The update happens after 4 aggregations of the gradients with

  def _forward_backward_step(self,_iteration,_data,_label, _trainer=None):

        with autograd.record():
            # First argument is PREDICTIONS, second LABELS 
            losses = [self.loss(self.mynet(inputs), labels) for inputs, labels in zip(_data, _label)]

        # This is o utside the autograd.record state 
        for l in losses: # Evaluate gradients in each ctx 
            l.backward()


        # This updates gradients across ALL devices, by first aggregating them. <3 Gluon!
        if (_iteration % self.config[C.C_UPDT_DELAY_RATE] == 0):

            if (_trainer == None):
                self.trainer.step(self.config[C.C_BATCH_SIZE] * self.config[C.C_UPDT_DELAY_RATE]) 
            else :
                _trainer.step(self.config[C.C_BATCH_SIZE] * self.config[C.C_UPDT_DELAY_RATE])  

            for param in self.mynet.collect_params().values():
                param.zero_grad()

        return losses

This is an example of training GDC (it needs to be increasing, best 1., the loss is 1-GDC)

I exclude the nan appearing due to empty/corrupted masks, since all images have masks (with data augmentation using skimage), also the nans start appearing after the algorithm has started converging, usually after some restarts. In the restarts I am not using saved instances of the optimizer. The optimizer is adam, with lr = 0.001 (or less) and everything else in default values. The runs are on an HPC cluster, with python3.6, and 4 Tesla P100 GPUs. mxnet version is cu90, v1.2.0 (I’ve also verified the problem with cu91).

Any ideas where / how to look/debug? Many thanks. Can this be due to gradients exploding due to the many layers of the network? Due to the delayed update where I manually aggregate them? But then again, I didn’t had this problem in the past.

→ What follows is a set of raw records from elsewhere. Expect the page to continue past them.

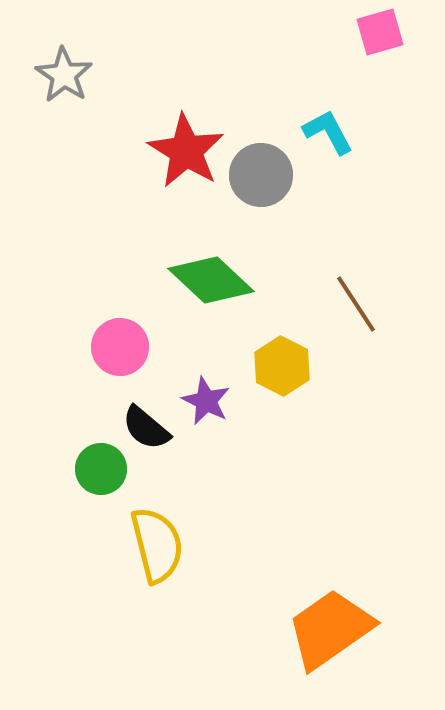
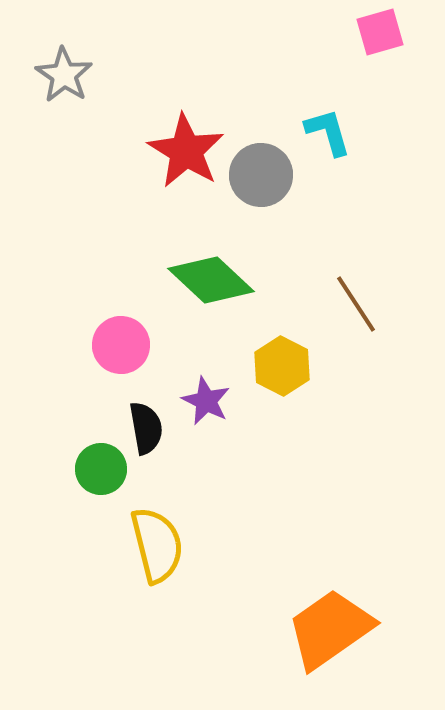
cyan L-shape: rotated 12 degrees clockwise
pink circle: moved 1 px right, 2 px up
black semicircle: rotated 140 degrees counterclockwise
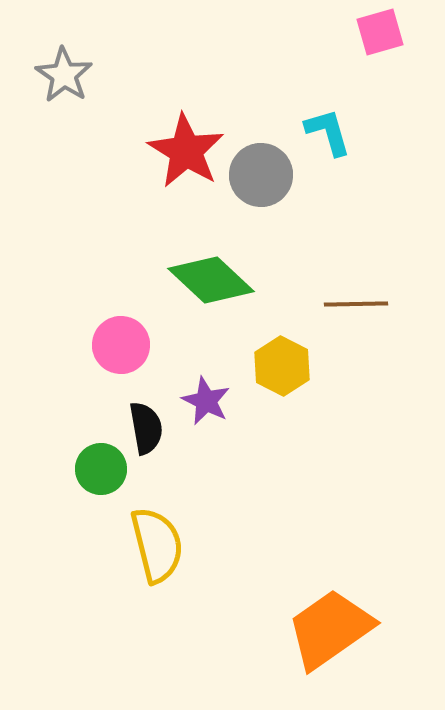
brown line: rotated 58 degrees counterclockwise
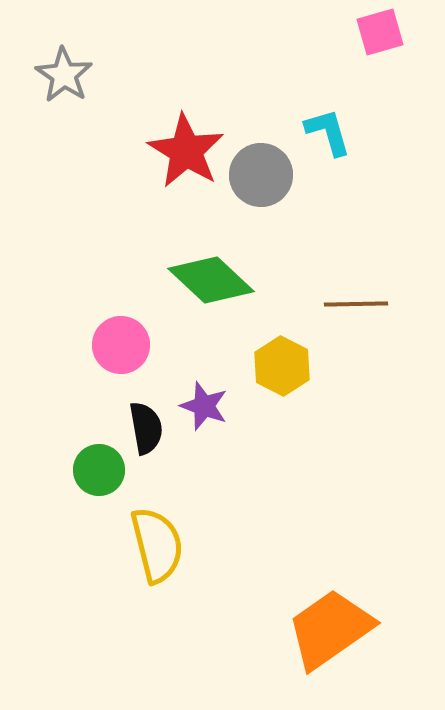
purple star: moved 2 px left, 5 px down; rotated 6 degrees counterclockwise
green circle: moved 2 px left, 1 px down
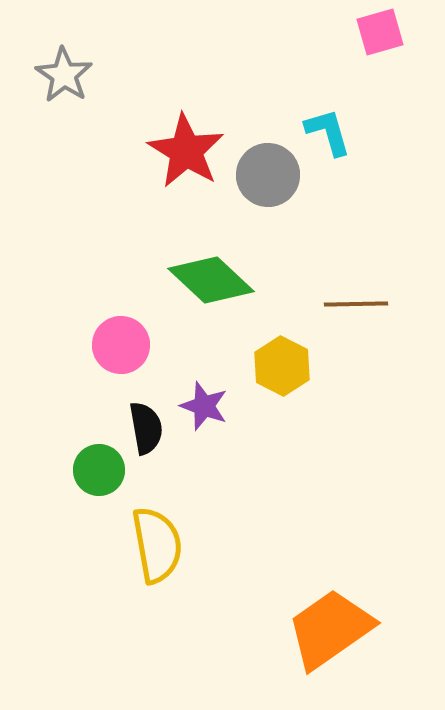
gray circle: moved 7 px right
yellow semicircle: rotated 4 degrees clockwise
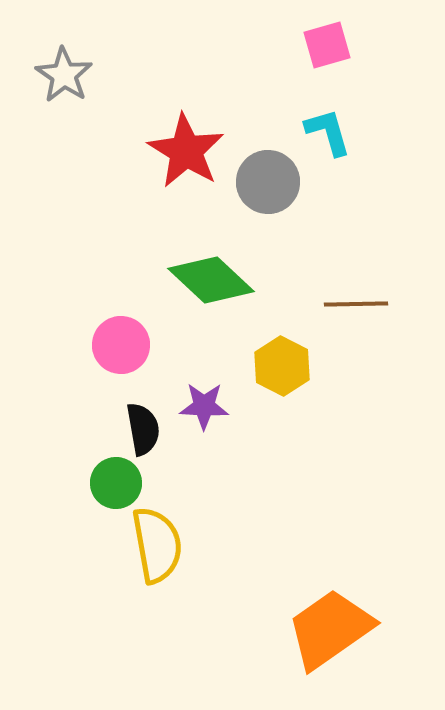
pink square: moved 53 px left, 13 px down
gray circle: moved 7 px down
purple star: rotated 18 degrees counterclockwise
black semicircle: moved 3 px left, 1 px down
green circle: moved 17 px right, 13 px down
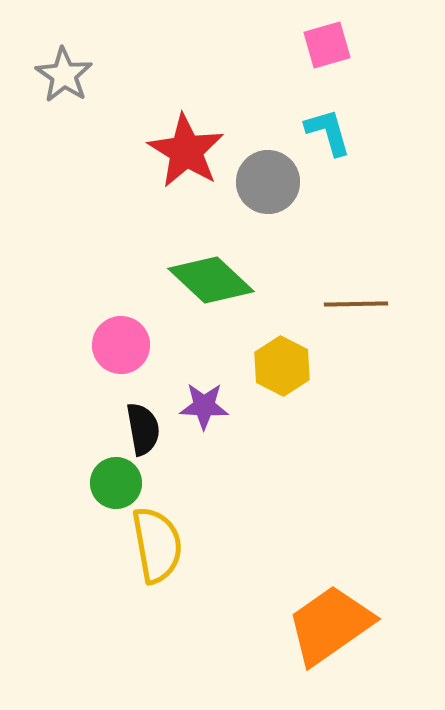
orange trapezoid: moved 4 px up
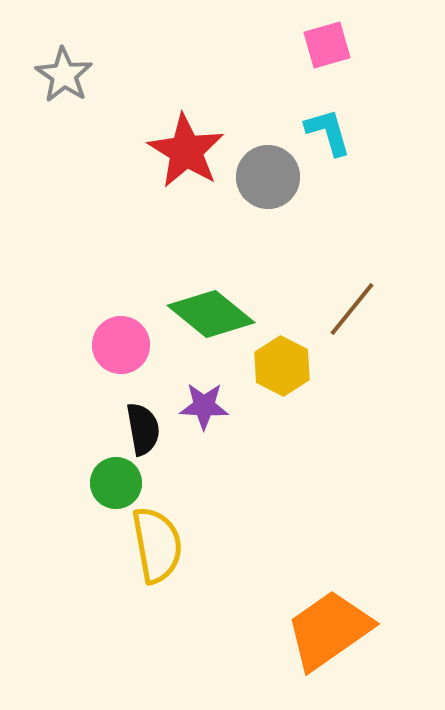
gray circle: moved 5 px up
green diamond: moved 34 px down; rotated 4 degrees counterclockwise
brown line: moved 4 px left, 5 px down; rotated 50 degrees counterclockwise
orange trapezoid: moved 1 px left, 5 px down
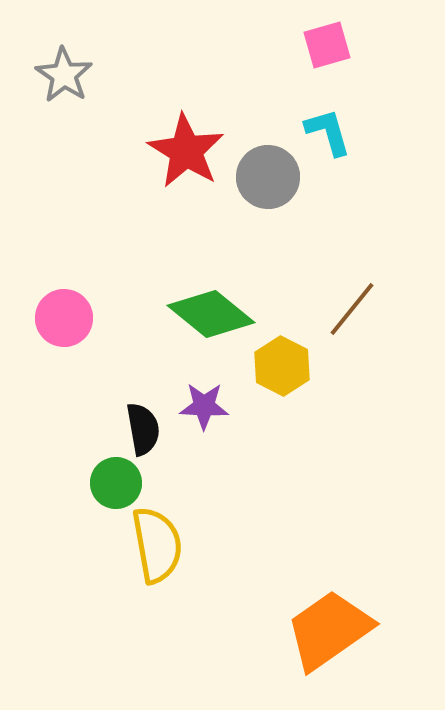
pink circle: moved 57 px left, 27 px up
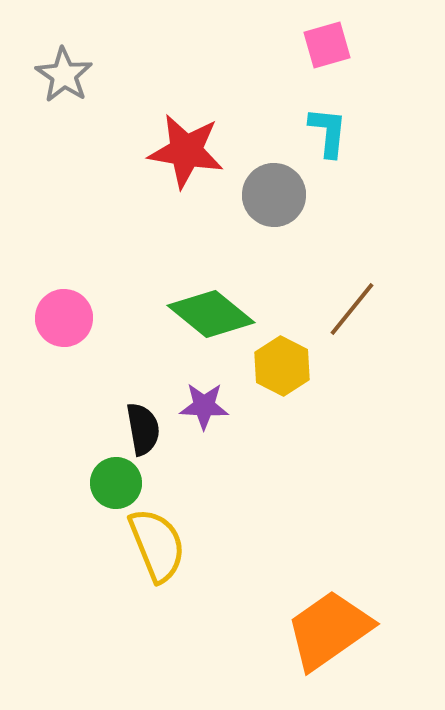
cyan L-shape: rotated 22 degrees clockwise
red star: rotated 22 degrees counterclockwise
gray circle: moved 6 px right, 18 px down
yellow semicircle: rotated 12 degrees counterclockwise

Thank you very much for your time.
Foivos


#2

Hi @feevos,

Thanks for the detailed post. I haven’t read yet the paper. A few generic pieces of advice:

  • If possible, roll back your python version and mxnet changes. Do one at a time and see if you find out if the nan losses are correlated with the python upgrade or with the mxnet upgrade.
  • Debug your code using conditional breakpoints for example to understand better what situation lead to your nan losses. You can watch this video from Sina https://www.youtube.com/watch?v=6-dOoJVw9_0 on debugging MXNet code interactively with pycharm.
  • Exploding gradients could lead to the situation you are describing. Have you tried putting your learning rate on a schedule?
  • Is it running on 4 GPU on a single machine or on different machines? Can you share how you save / load the parameters?

Good luck!


#3

Thanks a lot for the detailed info!

  • Learning rate schedhule: no, I mostly train until convergence with fixed LR (adam), and when the training plateaus I restart with a smaller LR /= 10. I have found that restarts help the optimization, even if one keeps the LR fixed - I guess it has to do something with the internal states of the optimizer converging.
  • Single node, 4 GPUs. I am using the example from Gluon for data parallelization as described in the straight dope.

I’ll do some tests and get back, again, many thanks!!


#4

Although I haven’t found what was causing the problem, I reinstalled latest version of mxnet mxnet_cu91-1.2.0b20180501 everything works fine now.

Many thanks again @ThomasDelteil


#5

Glad you solved your issue @feevos ! Good luck with your project.